START Data under study

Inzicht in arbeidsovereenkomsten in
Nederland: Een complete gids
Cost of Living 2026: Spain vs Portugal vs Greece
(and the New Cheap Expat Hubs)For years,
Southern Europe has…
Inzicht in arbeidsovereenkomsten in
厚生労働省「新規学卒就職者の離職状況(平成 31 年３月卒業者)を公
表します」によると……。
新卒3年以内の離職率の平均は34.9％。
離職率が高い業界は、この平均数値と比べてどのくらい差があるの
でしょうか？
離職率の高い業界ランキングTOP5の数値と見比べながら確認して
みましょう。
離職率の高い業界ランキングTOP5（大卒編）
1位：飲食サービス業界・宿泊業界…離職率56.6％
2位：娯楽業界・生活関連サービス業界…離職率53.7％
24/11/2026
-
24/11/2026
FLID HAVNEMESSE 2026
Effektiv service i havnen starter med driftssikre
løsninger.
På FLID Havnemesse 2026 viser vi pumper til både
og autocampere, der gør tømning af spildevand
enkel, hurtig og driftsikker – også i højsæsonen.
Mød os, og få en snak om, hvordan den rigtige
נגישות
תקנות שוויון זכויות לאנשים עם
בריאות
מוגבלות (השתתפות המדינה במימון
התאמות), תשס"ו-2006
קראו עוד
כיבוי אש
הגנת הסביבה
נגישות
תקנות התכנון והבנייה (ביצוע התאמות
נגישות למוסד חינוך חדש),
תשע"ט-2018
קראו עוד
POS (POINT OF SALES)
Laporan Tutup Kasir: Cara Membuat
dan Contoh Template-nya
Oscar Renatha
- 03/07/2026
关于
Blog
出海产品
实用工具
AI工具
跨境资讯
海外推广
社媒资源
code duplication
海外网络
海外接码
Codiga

END Data under study

__Assigned task__: The listing above has to be repeated exactly, down to the last line.

__Reply to the task__:
Inzicht in arbeidsovereenkomsten in
Nederland: Een complete gids
Cost of Living 2026: Spain vs Portugal vs Greece
(and the New Cheap Expat Hubs)For years,
Southern Europe has…
Inzicht in arbeidsovereenkomsten in
厚生労働省「新規学卒就職者の離職状況(平成 31 年３月卒業者)を公
表します」によると……。
新卒3年以内の離職率の平均は34.9％。
離職率が高い業界は、この平均数値と比べてどのくらい差があるの
でしょうか？
離職率の高い業界ランキングTOP5の数値と見比べながら確認して
みましょう。
離職率の高い業界ランキングTOP5（大卒編）
1位：飲食サービス業界・宿泊業界…離職率56.6％
2位：娯楽業界・生活関連サービス業界…離職率53.7％
24/11/2026
-
24/11/2026
FLID HAVNEMESSE 2026
Effektiv service i havnen starter med driftssikre
løsninger.
På FLID Havnemesse 2026 viser vi pumper til både
og autocampere, der gør tømning af spildevand
enkel, hurtig og driftsikker – også i højsæsonen.
Mød os, og få en snak om, hvordan den rigtige
נגישות
תקנות שוויון זכויות לאנשים עם
בריאות
מוגבלות (השתתפות המדינה במימון
התאמות), תשס"ו-2006
קראו עוד
כיבוי אש
הגנת הסביבה
נגישות
תקנות התכנון והבנייה (ביצוע התאמות
נגישות למוסד חינוך חדש),
תשע"ט-2018
קראו עוד
POS (POINT OF SALES)
Laporan Tutup Kasir: Cara Membuat
dan Contoh Template-nya
Oscar Renatha
- 03/07/2026
关于
Blog
出海产品
实用工具
AI工具
跨境资讯
海外推广
社媒资源
code duplication
海外网络
海外接码
Codiga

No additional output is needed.